Les lendemains

L'ouvrage:
Après la perte d'êtres chers, Amande ne sait comment elle va pouvoir vivre. Elle commence par quitter son appartement lyonnais pour louer une maison en Auvergne. Là, elle s'enferme dans son chagrin. Mais c'est sans compter l'amour que lui portent ceux qui lui restent, ainsi que les rencontres que lui fera faire le hasard.

Critique:
Au départ, je ne voulais pas lire ce roman, car j'avais peur que les «rencontres» dont parle la quatrième de couverture impliquent une rencontre amoureuse, que ce soit sirupeux, etc. Je me suis laissée tenter d'abord parce que rien, dans la quatrième de couverture, ne justifiait ma peur du mièvre. De plus, le roman a été enregistré par une lectrice dont j'apprécie beaucoup le ton et la voix. Le livre m'a plu. Il n'y a rien de sirupeux. Amande avance pas à pas, apprend a vivre avec l'absence, apprend à trouver du plaisir à faire des choses qui, de prime abord, ne l'attiraient pas. Mélissa da Costa dépeint très bien les états d'âme d'une personne qui souffre, qui sait que rien ne sera jamais comme avant, qui lutte à la fois contre le désespoir et les tentatives de la vie de la ramener à la surface... Elle nous dit que même s'il y a des pertes dont on ne se remet pas, il faut tenter de faire au mieux, et de profiter le plus possible de ce qu'on a. Ce n'est pas facile, et notre héroïne l'expérimente avec crainte, étonnement, et plaisir.

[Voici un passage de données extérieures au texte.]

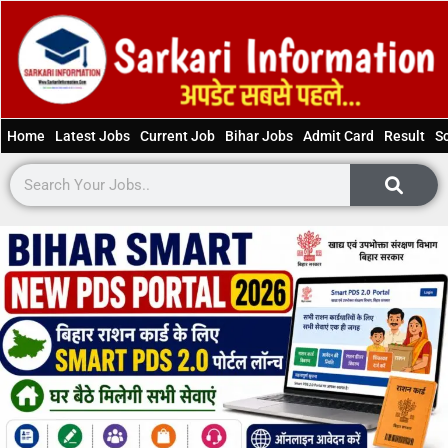
Home
Latest Jobs
Current Job
Bihar Jobs
Admit Card
Result
S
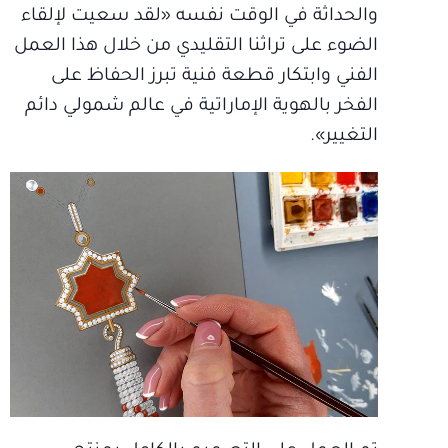
والحداثة في الوقت نفسه «لقد سعيت لإلقاء
الضوء على تراثنا التقليدي من خلال هذا العمل
الفني وابتكار قطعة فنية تبرز الحفاظ على
الفخر بالهوية الإماراتية في عالم شمولي دائم
التغيير».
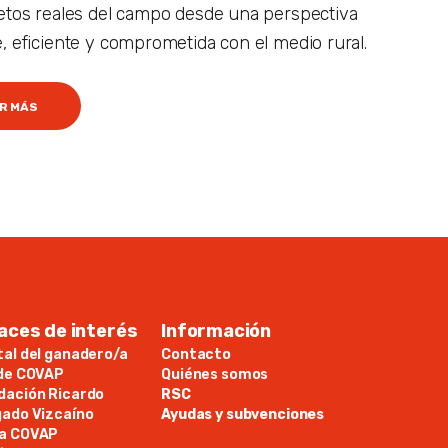
retos reales del campo desde una perspectiva
e, eficiente y comprometida con el medio rural.
R MÁS
aces de interés
Información
tal del ganadero/a
Contacto
ide COVAP
Quiénes somos
dación Ricardo
RSC
gado Vizcaíno
Ayudas y subvenciones
a COVAP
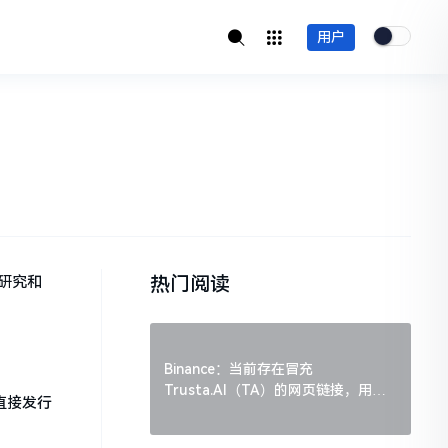
用户
热门阅读
以研究和
Binance：当前存在冒充
Trusta.AI（TA）的网页链接，用户
直接发行
需谨慎辨别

Bien sûr, on pourrait reprocher à la romancière de faire survenir un élément un peu gros, mais elle le prépare très bien. Je fais allusion à l'aptitude que se découvre Amande, aptitude que sa nouvelle amie et elle vont transformer en une opportunité. Bien sûr, cela peut sembler un peu facile, mais pourquoi pas?

Au long du livre, la romancière met son héroïne face à de délicates situations. La plus pénible est, pour moi, ce qui arrive à Yann et Cassandra (je le tourne ainsi pour en dévoiler le moins possible). Amande en souffre, mais sait faire la part des choses, et est très vite heureuse pour eux. Cela fait qu'elle parviendra à prendre part à leur bonheur, et à en profiter.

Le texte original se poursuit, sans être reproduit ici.